I pivot slowly in place to face her. My face is impassive. She chews at her bottom lip.
“I don’t make mistakes, Camila,” I tell her.
She sits a little straighter in the tub, pulls her legs up, and wraps her arms around them. Her hair and clothes are completely drenched and translucent.
She still manages to look like a fucking mermaid. Her green eyes bore into mine without blinking or backing down.
And I have to wonder: where has all this confidence come from?
I’ve seen glimmers of it before. When we’ve fought. When we’ve fucked. But nothing as bold and as unabashed as this.
“There’s a first time for everything,” she tells me.
And almost impossibly, I find myself hoping that I’ve made the right mistake.
40
Camila
I stay in the tub.
Partly because the hot water feels so luxuriously comforting after that ice cold punishment Isaak had unleashed on me.
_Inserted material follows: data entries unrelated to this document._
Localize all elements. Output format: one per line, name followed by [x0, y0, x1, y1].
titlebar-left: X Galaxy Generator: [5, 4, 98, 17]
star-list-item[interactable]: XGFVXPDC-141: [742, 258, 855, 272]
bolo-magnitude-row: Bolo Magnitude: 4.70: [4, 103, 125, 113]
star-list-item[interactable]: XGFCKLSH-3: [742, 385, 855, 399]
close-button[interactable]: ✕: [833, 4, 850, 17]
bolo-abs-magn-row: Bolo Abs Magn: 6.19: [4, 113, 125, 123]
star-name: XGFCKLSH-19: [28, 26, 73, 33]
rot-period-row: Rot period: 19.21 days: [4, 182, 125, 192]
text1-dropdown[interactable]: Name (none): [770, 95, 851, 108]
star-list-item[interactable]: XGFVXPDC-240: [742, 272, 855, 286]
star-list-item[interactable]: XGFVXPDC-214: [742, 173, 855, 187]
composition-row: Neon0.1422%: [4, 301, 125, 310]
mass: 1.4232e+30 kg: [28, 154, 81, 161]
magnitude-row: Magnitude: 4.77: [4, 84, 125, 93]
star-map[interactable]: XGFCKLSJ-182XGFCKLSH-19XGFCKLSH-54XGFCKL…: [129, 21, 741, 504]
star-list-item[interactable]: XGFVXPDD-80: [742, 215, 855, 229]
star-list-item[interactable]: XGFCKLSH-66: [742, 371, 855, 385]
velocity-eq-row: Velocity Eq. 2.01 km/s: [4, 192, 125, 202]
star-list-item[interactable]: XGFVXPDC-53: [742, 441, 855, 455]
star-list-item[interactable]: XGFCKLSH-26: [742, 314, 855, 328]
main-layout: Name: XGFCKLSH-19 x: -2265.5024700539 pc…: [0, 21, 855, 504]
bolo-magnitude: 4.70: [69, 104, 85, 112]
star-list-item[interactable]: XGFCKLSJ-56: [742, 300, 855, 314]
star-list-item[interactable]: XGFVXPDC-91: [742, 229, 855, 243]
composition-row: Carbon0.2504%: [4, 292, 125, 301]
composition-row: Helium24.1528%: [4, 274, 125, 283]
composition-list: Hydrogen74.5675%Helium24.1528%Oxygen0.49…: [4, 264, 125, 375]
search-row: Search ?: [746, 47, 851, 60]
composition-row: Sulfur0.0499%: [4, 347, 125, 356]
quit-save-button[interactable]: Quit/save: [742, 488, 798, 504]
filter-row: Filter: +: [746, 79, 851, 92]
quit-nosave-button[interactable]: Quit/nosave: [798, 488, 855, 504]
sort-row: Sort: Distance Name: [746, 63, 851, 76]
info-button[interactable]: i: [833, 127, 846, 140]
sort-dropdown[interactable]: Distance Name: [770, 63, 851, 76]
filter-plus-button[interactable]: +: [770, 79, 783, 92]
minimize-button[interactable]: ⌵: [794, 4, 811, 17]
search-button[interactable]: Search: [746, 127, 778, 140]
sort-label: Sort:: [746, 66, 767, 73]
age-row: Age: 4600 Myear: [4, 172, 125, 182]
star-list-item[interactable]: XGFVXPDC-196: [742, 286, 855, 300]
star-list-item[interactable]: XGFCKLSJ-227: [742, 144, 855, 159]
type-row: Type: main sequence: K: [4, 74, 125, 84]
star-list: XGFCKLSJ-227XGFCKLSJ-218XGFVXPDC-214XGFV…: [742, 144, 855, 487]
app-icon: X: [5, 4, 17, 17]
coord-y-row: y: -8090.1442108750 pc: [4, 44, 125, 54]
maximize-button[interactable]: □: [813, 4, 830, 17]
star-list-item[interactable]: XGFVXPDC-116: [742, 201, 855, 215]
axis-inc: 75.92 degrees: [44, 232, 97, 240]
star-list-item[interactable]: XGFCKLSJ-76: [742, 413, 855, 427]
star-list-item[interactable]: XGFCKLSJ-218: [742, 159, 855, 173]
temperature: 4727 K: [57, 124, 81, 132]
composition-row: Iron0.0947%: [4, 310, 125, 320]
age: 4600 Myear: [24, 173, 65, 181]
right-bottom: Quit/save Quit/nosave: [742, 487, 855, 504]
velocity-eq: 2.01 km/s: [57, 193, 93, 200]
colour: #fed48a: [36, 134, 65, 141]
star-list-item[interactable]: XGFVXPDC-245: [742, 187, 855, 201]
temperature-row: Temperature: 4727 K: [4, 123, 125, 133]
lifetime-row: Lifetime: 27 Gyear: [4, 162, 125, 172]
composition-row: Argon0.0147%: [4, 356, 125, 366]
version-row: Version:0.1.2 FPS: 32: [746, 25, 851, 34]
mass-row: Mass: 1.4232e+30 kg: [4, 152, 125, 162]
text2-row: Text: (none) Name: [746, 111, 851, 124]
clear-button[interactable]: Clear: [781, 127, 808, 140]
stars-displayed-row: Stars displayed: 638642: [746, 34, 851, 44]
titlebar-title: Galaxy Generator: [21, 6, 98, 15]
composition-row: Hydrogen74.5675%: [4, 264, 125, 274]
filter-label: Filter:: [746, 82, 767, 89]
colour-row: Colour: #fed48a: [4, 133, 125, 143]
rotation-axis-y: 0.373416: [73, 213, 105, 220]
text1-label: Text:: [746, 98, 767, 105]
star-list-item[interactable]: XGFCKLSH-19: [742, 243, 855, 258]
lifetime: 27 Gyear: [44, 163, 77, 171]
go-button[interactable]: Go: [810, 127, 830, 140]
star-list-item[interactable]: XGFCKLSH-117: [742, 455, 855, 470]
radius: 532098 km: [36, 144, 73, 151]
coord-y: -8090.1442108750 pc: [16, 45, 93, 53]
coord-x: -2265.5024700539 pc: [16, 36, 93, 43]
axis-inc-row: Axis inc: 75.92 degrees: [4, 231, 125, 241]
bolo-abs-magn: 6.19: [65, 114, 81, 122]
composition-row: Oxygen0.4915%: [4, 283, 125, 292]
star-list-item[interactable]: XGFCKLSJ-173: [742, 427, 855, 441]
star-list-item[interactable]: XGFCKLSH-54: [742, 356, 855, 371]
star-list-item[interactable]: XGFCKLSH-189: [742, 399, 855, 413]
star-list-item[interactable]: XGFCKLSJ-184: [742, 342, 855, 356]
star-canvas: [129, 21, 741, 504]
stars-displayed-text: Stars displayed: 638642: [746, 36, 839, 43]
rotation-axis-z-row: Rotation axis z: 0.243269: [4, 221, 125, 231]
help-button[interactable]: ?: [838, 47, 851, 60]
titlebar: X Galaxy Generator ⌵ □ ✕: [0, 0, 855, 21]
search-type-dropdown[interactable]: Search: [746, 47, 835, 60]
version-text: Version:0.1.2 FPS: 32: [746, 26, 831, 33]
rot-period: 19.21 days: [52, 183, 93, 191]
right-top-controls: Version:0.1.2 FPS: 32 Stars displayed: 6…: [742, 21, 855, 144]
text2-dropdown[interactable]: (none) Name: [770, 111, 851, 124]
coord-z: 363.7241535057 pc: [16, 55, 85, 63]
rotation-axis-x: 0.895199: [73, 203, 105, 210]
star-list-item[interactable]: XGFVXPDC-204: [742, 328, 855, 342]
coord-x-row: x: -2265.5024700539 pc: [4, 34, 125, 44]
And partly because I can’t bring myself to move.
So I stay here. Caught in between two forces I can’t explain, can’t resist, can’t decide between.
I’m still wearing my clothes. The fabric clings to my body in some places and floats around freely in others. I watch the patterns they make and try not to think.
I look up only when I hear a knock on the door. It’s definitely not Isaak. He’s not capable of knocking before he enters a room. It’s not Edith, either. The knock was too self-assured, too confident to belong to her.
“Can I come in?”
Bogdan?
I frown, but I’m incapable of feeling self-conscious right now. Then again, I’m incapable of feeling much of anything.
“You can come in,” I say, hating how small my voice sounds.
He steps into my bathroom and eyes me with a sympathetic expression. “Ah.”
“What are you doing here?”
“My mother told me what happened in the garden,” he says. “She wanted me to come up here and break up the fight.”
“Would you have done?” I ask curiously. “If Isaak had still been in here raging at me?”
“Depends,” he answers vaguely.
I roll my eyes. “Sorry I asked.”
Bogdan sighs and grabs the ornate chair that rests on the side of the bathroom. It’s meant to be purely decorative, but he ignores that, dumps off the carefully rolled towels that were resting on it, and sits down.